Exercise requirements → What is the number of lines in the records below holding the string "cirurgia"? Reply with it and nothing else.

Data excerpts →
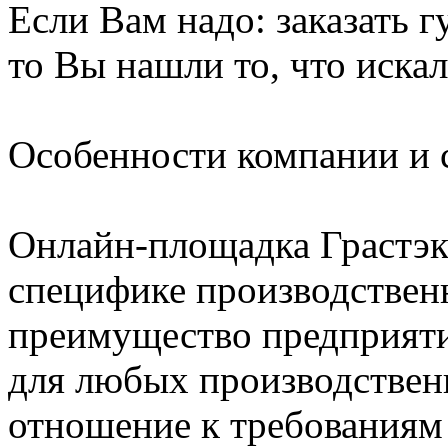
Если Вам надо: заказать гу
то Вы нашли то, что искал
Особенности компании и 
Онлайн-площадка Грастэк
специфике производствен
преимущество предприят
для любых производствен
отношение к требованиям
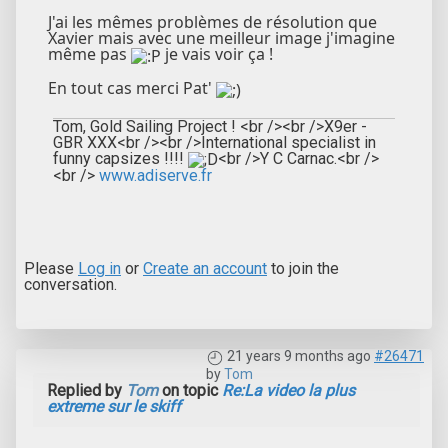
J'ai les mêmes problèmes de résolution que
Xavier mais avec une meilleur image j'imagine
même pas
je vais voir ça !
En tout cas merci Pat'
Tom, Gold Sailing Project ! <br /><br />X9er -
GBR XXX<br /><br />International specialist in
funny capsizes !!!!
<br />Y C Carnac.<br />
<br />
www.adiserve.fr
Please
Log in
or
Create an account
to join the
conversation.
21 years 9 months ago
#26471
by
Tom
Replied by
Tom
on topic
Re:La video la plus
extreme sur le skiff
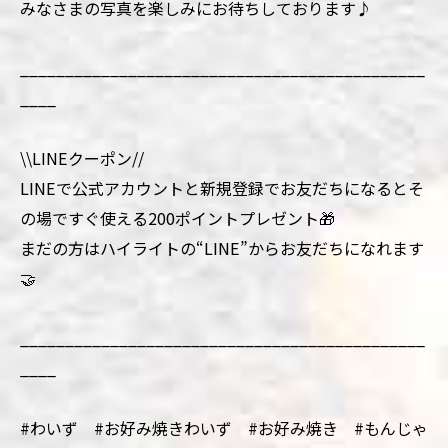
みなさまの写真を楽しみにお待ちしております♪
_____________________________________________
____
\\LINEクーポン//
LINEで公式アカウントと新規登録でお友だちになるとそ
の場ですぐ使える200ポイントプレゼント🎁
まだの方はハイライトの“LINE”からお友だちになれます
🤝
_____________________________________________
____
#わいず #お好み焼きわいず #お好み焼き #もんじゃ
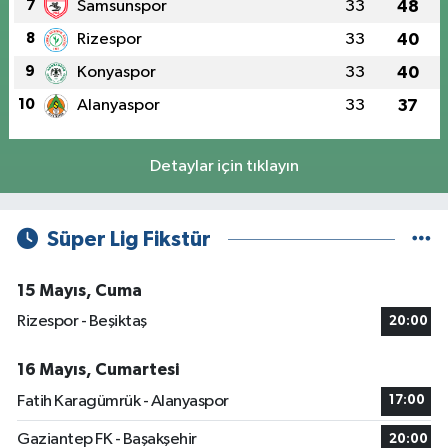
7
Samsunspor
33
48
8
Rizespor
33
40
9
Konyaspor
33
40
10
Alanyaspor
33
37
Detaylar için tıklayın
Süper Lig Fikstür
15 Mayıs, Cuma
Rizespor - Beşiktaş
20:00
16 Mayıs, Cumartesi
Fatih Karagümrük - Alanyaspor
17:00
Gaziantep FK - Başakşehir
20:00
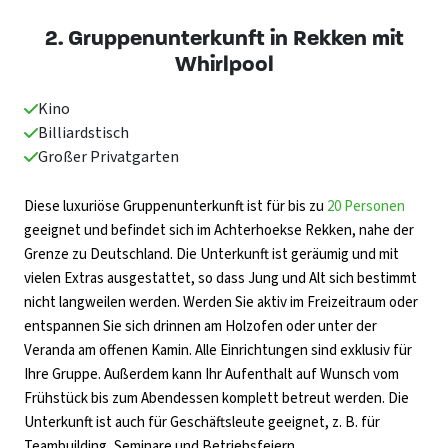
2. Gruppenunterkunft in Rekken mit
Whirlpool
Kino
Billiardstisch
Großer Privatgarten
Diese luxuriöse Gruppenunterkunft ist für bis zu
20 Personen
geeignet und befindet sich im Achterhoekse Rekken, nahe der
Grenze zu Deutschland. Die Unterkunft ist geräumig und mit
vielen Extras ausgestattet, so dass Jung und Alt sich bestimmt
nicht langweilen werden. Werden Sie aktiv im Freizeitraum oder
entspannen Sie sich drinnen am Holzofen oder unter der
Veranda am offenen Kamin. Alle Einrichtungen sind exklusiv für
Ihre Gruppe. Außerdem kann Ihr Aufenthalt auf Wunsch vom
Frühstück bis zum Abendessen komplett betreut werden. Die
Unterkunft ist auch für Geschäftsleute geeignet, z. B. für
Teambuilding, Seminare und Betriebsfeiern.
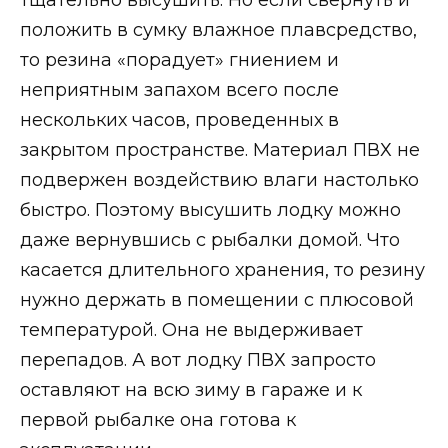
положить в сумку влажное плавсредство,
то резина «порадует» гниением и
неприятным запахом всего после
нескольких часов, проведенных в
закрытом пространстве. Материал ПВХ не
подвержен воздействию влаги настолько
быстро. Поэтому высушить лодку можно
даже вернувшись с рыбалки домой. Что
касается длительного хранения, то резину
нужно держать в помещении с плюсовой
температурой. Она не выдерживает
перепадов. А вот лодку ПВХ запросто
оставляют на всю зиму в гараже и к
первой рыбалке она готова к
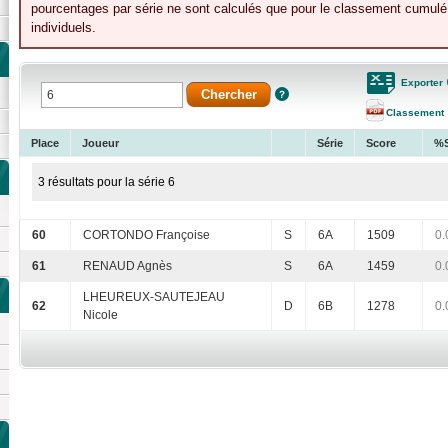
pourcentages par série ne sont calculés que pour le classement cumulé 
individuels.
Exporter
Classement
Place
Joueur
Série
Score
%
3 résultats pour la série 6
60
CORTONDO Françoise
S
6A
1509
0.
61
RENAUD Agnès
S
6A
1459
0.
LHEUREUX-SAUTEJEAU
62
D
6B
1278
0.
Nicole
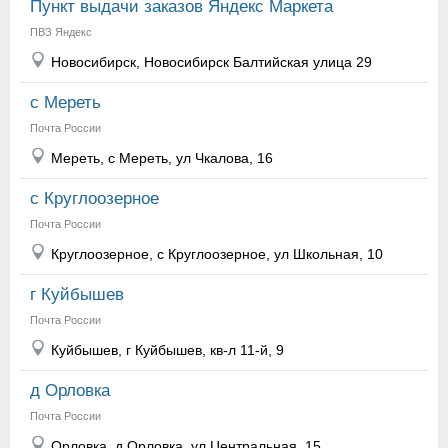
Пункт выдачи заказов Яндекс Маркета
ПВЗ Яндекс
Новосибирск, Новосибирск Балтийская улица 29
с Мереть
Почта России
Мереть, с Мереть, ул Чкалова, 16
с Круглоозерное
Почта России
Круглоозерное, с Круглоозерное, ул Школьная, 10
г Куйбышев
Почта России
Куйбышев, г Куйбышев, кв-л 11-й, 9
д Орловка
Почта России
Орловка, д Орловка, ул Центральная, 15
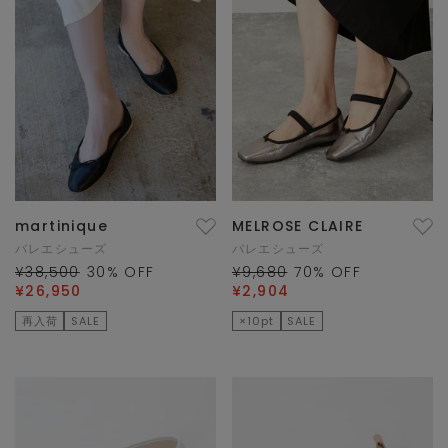
martinique
MELROSE CLAIRE
バレエシューズ
バレエシューズ
¥38,500
30
% OFF
¥9,680
70
% OFF
¥26,950
¥2,904
再入荷
SALE
×10pt
SALE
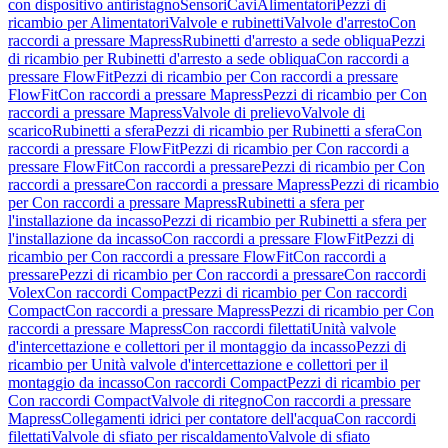
con dispositivo antiristagno
Sensori
Cavi
Alimentatori
Pezzi di
ricambio per Alimentatori
Valvole e rubinetti
Valvole d'arresto
Con
raccordi a pressare Mapress
Rubinetti d'arresto a sede obliqua
Pezzi
di ricambio per Rubinetti d'arresto a sede obliqua
Con raccordi a
pressare FlowFit
Pezzi di ricambio per Con raccordi a pressare
FlowFit
Con raccordi a pressare Mapress
Pezzi di ricambio per Con
raccordi a pressare Mapress
Valvole di prelievo
Valvole di
scarico
Rubinetti a sfera
Pezzi di ricambio per Rubinetti a sfera
Con
raccordi a pressare FlowFit
Pezzi di ricambio per Con raccordi a
pressare FlowFit
Con raccordi a pressare
Pezzi di ricambio per Con
raccordi a pressare
Con raccordi a pressare Mapress
Pezzi di ricambio
per Con raccordi a pressare Mapress
Rubinetti a sfera per
l'installazione da incasso
Pezzi di ricambio per Rubinetti a sfera per
l'installazione da incasso
Con raccordi a pressare FlowFit
Pezzi di
ricambio per Con raccordi a pressare FlowFit
Con raccordi a
pressare
Pezzi di ricambio per Con raccordi a pressare
Con raccordi
Volex
Con raccordi Compact
Pezzi di ricambio per Con raccordi
Compact
Con raccordi a pressare Mapress
Pezzi di ricambio per Con
raccordi a pressare Mapress
Con raccordi filettati
Unità valvole
d'intercettazione e collettori per il montaggio da incasso
Pezzi di
ricambio per Unità valvole d'intercettazione e collettori per il
montaggio da incasso
Con raccordi Compact
Pezzi di ricambio per
Con raccordi Compact
Valvole di ritegno
Con raccordi a pressare
Mapress
Collegamenti idrici per contatore dell'acqua
Con raccordi
filettati
Valvole di sfiato per riscaldamento
Valvole di sfiato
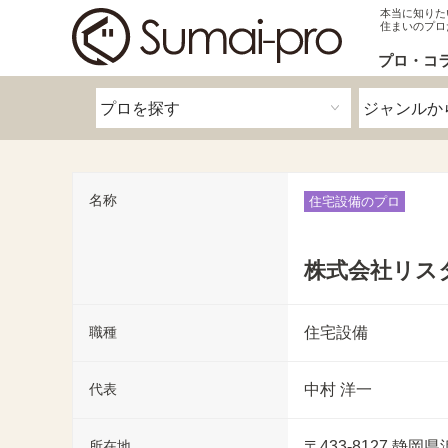
本当に知りた
住まいのプロ
プロ・コ
名称
住宅設備のプロ
株式会社リス
職種
住宅設備
代表
中村 洋一
所在地
〒433-8127
静岡県浜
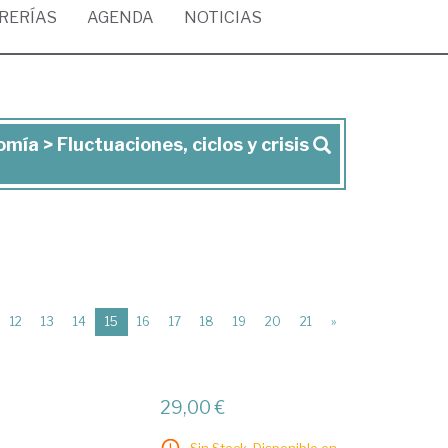
BRERÍAS
AGENDA
NOTICIAS
ía > Fluctuaciones, ciclos y crisis
(current)
12
13
14
15
16
17
18
19
20
21
»
29,00 €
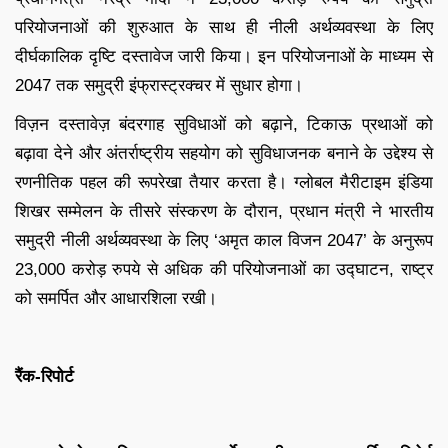
परियोजनाओं की शुरुआत के साथ ही नीली अर्थव्यवस्था के लिए
दीर्घकालिक दृष्टि दस्तावेज जारी किया। इन परियोजनाओं के माध्यम से
2047 तक समुद्री इंफ्रास्ट्रक्चर में सुधार होगा।
विज़न दस्तावेज़ बंदरगाह सुविधाओं को बढ़ाने, टिकाऊ प्रथाओं को
बढ़ावा देने और अंतर्राष्ट्रीय सहयोग को सुविधाजनक बनाने के उद्देश्य से
रणनीतिक पहल की रूपरेखा तैयार करता है। ग्लोबल मैरीटाइम इंडिया
शिखर सम्मेलन के तीसरे संस्करण के दौरान, प्रधान मंत्री ने भारतीय
समुद्री नीली अर्थव्यवस्था के लिए ‘अमृत काल विजन 2047’ के अनुरूप
23,000 करोड़ रुपये से अधिक की परियोजनाओं का उद्घाटन, राष्ट्र
को समर्पित और आधारशिला रखी।
रैंक-रिपोर्ट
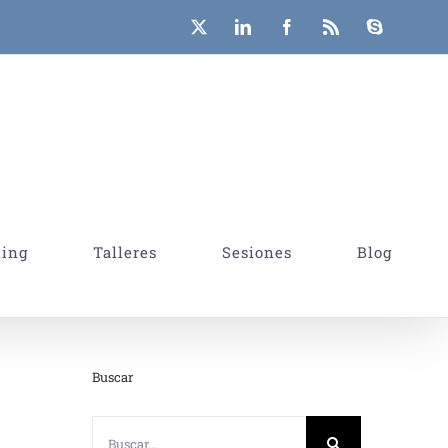
X
LinkedIn
Facebook
Rss
Skype
hing
Talleres
Sesiones
Blog
Buscar
Buscar:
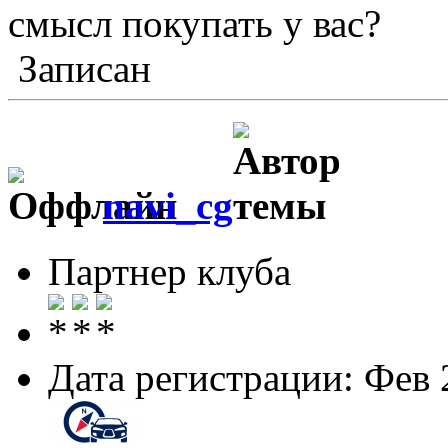
смысл покупать у вас?
Записан
navi_cg
Партнер клуба
Дата регистрации: Фев 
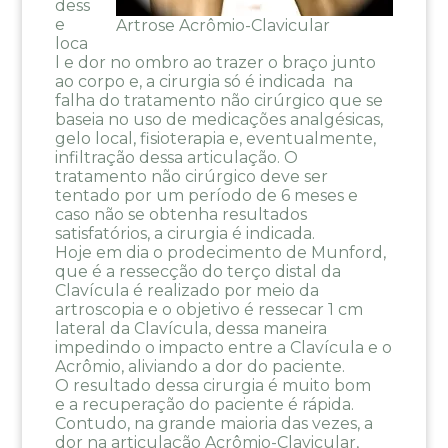
dess
e
Artrose Acrômio-Clavicular
loca
l e dor no ombro ao trazer o braço junto
ao corpo e, a cirurgia só é indicada na
falha do tratamento não cirúrgico que se
baseia no uso de medicações analgésicas,
gelo local, fisioterapia e, eventualmente,
infiltração dessa articulação. O
tratamento não cirúrgico deve ser
tentado por um período de 6 meses e
caso não se obtenha resultados
satisfatórios, a cirurgia é indicada.
Hoje em dia o prodecimento de Munford,
que é a ressecção do terço distal da
Clavícula é realizado por meio da
artroscopia e o objetivo é ressecar 1 cm
lateral da Clavícula, dessa maneira
impedindo o impacto entre a Clavícula e o
Acrômio, aliviando a dor do paciente.
O resultado dessa cirurgia é muito bom
e a recuperação do paciente é rápida.
Contudo, na grande maioria das vezes, a
dor na articulação Acrômio-Clavicular,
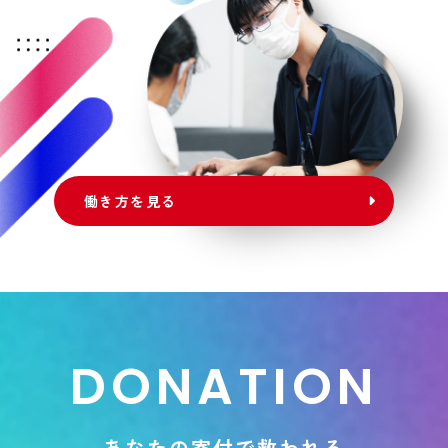
働き方を見る
D
O
N
A
T
I
O
N
あ
な
た
の
寄
付
で
救
わ
れ
る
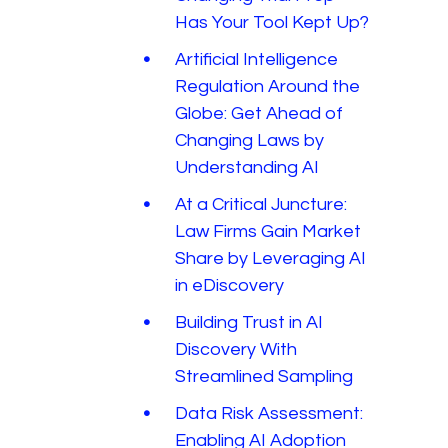
Has Your Tool Kept Up?
Artificial Intelligence
Regulation Around the
Globe: Get Ahead of
Changing Laws by
Understanding AI
At a Critical Juncture:
Law Firms Gain Market
Share by Leveraging AI
in eDiscovery
Building Trust in AI
Discovery With
Streamlined Sampling
Data Risk Assessment:
Enabling AI Adoption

Answer for the task → 3